I wonder if it mainly comes from variable sequence length issue.
So I take another example where sequence is length-fixed.
Example2,
theorem mathd_numbertheory_109 (v : ℕ → ℕ) (h₀ : ∀ n, v n = 2 * n - 1) :
(∑ k in Finset.Icc 1 100, v k) % 7 = 4 := by
After encoding,
(declare-fun v ((Int)) Int)
(assert (forall ((n Int)) (= (v n) (- (* 2 n) 1))))
(declare-const s (Seq Int))
(assert (= (seq.len s) 100))
(define-fun sum ((acc Int) (x Int)) Int (+ acc x))
(assert (forall ((k Int))
(=> (and (>= k 0) (< k 100))
(= (seq.nth s k) (v (+ k 1))))
))
(assert (not (= (mod (seq.fold_left sum 0 s) 7) 4)))
(check-sat)
Z3 solver achieve to output unsat
but take quite a long time.
It seems that under current encoding strategy, difficulty of searching process is highly related to length of sequence.

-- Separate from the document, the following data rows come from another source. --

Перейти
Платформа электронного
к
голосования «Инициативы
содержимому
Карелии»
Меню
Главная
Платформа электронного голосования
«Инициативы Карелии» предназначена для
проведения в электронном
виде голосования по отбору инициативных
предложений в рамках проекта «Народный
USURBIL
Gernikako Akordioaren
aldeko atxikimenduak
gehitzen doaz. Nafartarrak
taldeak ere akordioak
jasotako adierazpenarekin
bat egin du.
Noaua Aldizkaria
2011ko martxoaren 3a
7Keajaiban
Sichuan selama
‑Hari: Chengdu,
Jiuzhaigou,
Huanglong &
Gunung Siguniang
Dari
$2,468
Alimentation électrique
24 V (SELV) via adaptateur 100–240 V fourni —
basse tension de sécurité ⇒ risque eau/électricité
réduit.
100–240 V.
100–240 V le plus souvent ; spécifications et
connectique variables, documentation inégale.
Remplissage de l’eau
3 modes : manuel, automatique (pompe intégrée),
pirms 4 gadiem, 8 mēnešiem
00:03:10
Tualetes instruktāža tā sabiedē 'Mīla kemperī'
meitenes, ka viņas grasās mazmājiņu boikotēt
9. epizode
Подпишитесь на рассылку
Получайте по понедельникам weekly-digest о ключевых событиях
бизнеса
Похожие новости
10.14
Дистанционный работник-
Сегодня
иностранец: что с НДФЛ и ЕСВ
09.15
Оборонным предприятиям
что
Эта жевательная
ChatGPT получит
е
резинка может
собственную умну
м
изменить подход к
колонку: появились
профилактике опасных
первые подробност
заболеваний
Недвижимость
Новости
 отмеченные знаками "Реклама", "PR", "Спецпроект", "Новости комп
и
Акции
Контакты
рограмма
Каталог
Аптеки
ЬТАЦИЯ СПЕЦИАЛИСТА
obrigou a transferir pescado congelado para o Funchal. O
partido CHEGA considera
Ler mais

The encoding looks good to me. Problems related to sequences are just inherently more challenging, and they sometimes require induction, which SMT solvers are not good at. I think we can just go with the current implementation.
Got it.
https://microsoft.github.io/z3guide/docs/theories/Sequences/